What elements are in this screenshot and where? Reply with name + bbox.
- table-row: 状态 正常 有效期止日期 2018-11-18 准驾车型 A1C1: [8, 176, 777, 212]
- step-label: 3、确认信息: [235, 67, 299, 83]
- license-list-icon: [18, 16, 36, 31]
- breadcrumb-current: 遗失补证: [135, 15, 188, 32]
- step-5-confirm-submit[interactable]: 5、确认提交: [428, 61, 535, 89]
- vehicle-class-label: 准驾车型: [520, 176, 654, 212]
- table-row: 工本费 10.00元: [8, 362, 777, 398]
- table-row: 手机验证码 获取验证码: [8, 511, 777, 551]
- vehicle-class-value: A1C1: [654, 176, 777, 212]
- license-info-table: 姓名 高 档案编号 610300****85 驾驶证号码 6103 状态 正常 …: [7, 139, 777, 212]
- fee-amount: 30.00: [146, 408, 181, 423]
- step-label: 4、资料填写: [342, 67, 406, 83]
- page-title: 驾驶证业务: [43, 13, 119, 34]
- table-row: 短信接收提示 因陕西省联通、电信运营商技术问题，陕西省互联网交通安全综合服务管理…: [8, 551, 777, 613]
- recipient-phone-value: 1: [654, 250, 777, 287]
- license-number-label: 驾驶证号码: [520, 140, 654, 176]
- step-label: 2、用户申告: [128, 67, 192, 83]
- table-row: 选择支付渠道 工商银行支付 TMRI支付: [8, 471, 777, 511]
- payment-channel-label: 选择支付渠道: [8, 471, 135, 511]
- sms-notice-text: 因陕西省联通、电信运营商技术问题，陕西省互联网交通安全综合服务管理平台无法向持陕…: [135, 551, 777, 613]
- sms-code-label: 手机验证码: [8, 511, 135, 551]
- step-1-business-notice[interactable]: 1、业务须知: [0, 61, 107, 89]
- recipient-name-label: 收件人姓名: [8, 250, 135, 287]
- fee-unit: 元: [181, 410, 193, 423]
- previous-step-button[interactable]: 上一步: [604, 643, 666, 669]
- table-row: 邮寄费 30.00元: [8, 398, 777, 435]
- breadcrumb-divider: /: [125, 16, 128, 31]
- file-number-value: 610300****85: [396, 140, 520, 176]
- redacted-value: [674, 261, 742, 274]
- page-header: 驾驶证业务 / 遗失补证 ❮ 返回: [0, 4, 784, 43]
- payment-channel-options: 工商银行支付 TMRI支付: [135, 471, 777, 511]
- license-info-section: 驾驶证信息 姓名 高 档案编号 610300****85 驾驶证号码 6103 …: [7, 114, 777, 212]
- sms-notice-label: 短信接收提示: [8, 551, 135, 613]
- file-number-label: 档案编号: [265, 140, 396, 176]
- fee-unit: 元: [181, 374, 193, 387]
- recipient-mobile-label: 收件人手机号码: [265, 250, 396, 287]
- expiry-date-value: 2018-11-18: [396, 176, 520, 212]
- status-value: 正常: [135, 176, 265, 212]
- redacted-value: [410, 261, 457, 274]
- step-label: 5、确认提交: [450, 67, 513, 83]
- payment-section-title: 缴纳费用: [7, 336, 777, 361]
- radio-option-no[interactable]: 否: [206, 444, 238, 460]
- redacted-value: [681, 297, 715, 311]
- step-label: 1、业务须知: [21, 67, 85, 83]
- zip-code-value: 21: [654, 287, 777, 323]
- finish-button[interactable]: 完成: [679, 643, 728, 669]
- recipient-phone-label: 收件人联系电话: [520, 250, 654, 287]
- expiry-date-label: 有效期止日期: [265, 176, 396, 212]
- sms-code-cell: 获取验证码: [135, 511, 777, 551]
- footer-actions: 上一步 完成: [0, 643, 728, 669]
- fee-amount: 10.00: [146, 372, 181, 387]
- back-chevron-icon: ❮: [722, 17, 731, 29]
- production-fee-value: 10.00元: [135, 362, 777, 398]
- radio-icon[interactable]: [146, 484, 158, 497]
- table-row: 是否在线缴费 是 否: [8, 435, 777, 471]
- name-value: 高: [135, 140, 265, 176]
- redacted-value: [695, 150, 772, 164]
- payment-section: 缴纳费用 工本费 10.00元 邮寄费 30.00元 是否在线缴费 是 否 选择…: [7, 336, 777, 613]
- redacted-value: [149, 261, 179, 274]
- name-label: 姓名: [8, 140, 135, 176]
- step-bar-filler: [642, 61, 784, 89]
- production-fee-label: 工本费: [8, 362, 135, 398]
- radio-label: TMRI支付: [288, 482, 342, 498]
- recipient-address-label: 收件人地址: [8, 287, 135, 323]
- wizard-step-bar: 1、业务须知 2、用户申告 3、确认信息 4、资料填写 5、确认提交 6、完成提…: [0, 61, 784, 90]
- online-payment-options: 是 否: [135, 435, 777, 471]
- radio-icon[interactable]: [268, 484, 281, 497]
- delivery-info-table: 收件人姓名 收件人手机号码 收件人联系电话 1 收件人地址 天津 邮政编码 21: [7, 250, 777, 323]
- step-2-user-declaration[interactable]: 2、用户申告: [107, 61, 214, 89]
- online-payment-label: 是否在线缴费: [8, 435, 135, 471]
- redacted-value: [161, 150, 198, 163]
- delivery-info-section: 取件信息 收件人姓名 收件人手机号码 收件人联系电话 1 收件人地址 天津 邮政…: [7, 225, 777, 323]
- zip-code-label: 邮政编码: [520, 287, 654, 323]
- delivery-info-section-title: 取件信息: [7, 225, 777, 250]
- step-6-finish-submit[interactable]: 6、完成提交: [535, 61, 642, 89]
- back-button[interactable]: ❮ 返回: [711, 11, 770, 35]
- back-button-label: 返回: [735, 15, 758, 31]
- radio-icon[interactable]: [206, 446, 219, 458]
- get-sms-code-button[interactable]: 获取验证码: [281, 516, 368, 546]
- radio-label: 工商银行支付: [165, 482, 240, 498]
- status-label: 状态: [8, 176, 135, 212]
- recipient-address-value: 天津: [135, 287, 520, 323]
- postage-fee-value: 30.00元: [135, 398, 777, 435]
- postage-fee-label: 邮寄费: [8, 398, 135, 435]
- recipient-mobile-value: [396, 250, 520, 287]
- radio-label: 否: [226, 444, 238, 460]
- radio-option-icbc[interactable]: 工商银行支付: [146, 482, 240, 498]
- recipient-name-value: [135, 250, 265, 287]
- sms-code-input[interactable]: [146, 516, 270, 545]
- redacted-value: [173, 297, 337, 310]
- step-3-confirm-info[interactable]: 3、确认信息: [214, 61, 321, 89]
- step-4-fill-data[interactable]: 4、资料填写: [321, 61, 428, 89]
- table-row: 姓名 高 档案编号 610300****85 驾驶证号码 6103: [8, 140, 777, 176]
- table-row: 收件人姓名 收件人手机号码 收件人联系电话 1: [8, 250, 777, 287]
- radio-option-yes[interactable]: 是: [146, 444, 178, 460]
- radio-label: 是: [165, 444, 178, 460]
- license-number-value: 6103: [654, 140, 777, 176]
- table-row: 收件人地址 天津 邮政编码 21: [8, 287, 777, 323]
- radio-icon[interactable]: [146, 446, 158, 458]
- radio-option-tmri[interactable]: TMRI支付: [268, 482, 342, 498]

----------------------------------------

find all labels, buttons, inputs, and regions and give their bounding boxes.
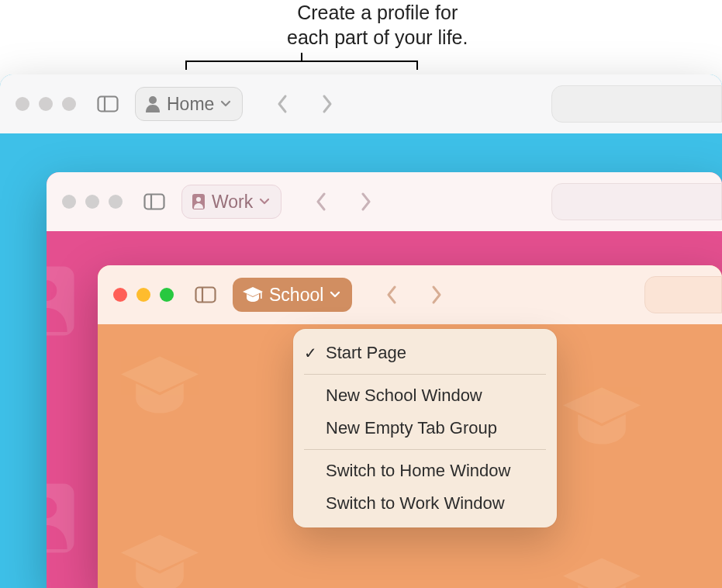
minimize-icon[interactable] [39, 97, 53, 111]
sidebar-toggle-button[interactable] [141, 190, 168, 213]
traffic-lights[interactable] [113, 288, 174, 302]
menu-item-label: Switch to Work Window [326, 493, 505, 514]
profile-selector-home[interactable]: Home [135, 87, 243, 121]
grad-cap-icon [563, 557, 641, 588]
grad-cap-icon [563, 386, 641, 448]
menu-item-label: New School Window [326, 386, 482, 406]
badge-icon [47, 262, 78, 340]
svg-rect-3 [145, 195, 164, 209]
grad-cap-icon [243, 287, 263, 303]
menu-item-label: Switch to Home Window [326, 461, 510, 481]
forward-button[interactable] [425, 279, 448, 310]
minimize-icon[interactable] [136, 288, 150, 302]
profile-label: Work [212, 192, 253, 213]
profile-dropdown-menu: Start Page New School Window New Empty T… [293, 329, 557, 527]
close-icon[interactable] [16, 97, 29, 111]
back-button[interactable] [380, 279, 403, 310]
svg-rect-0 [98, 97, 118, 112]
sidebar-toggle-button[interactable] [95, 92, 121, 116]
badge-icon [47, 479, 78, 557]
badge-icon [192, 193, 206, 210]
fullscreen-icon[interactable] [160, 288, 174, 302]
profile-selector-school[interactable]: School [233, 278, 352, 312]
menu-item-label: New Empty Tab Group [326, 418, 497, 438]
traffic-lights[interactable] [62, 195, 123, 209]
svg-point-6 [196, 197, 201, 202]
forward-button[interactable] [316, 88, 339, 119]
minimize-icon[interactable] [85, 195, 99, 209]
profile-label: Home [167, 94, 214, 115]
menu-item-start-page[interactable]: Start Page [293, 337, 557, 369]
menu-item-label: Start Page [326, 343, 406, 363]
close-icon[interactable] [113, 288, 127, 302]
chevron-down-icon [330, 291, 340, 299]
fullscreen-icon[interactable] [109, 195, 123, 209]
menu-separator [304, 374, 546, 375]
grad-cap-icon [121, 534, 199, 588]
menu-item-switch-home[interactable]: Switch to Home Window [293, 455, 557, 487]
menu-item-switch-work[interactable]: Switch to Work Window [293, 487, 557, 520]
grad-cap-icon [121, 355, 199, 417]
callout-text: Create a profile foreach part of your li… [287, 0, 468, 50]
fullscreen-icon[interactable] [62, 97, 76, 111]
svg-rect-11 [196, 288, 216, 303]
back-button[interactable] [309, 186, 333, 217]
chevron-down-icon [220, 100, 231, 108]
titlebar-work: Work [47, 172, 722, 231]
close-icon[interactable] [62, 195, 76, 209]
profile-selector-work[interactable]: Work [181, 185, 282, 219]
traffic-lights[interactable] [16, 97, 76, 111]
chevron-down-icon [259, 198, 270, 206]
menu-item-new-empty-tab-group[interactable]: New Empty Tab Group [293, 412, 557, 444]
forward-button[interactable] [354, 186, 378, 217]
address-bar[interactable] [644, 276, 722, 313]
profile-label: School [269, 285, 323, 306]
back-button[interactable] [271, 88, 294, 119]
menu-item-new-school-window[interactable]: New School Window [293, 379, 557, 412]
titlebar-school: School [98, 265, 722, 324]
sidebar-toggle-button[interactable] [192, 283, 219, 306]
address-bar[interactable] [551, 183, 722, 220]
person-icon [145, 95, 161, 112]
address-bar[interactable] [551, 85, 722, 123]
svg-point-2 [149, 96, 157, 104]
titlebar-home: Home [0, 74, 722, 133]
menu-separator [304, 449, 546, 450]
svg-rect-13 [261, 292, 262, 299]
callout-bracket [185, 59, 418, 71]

----------------------------------------

- _TASK_
If a line in the listing contains "fullscreen", it counts. Say how many lines count, with no other words.

- _EXPECTED ANSWER_
3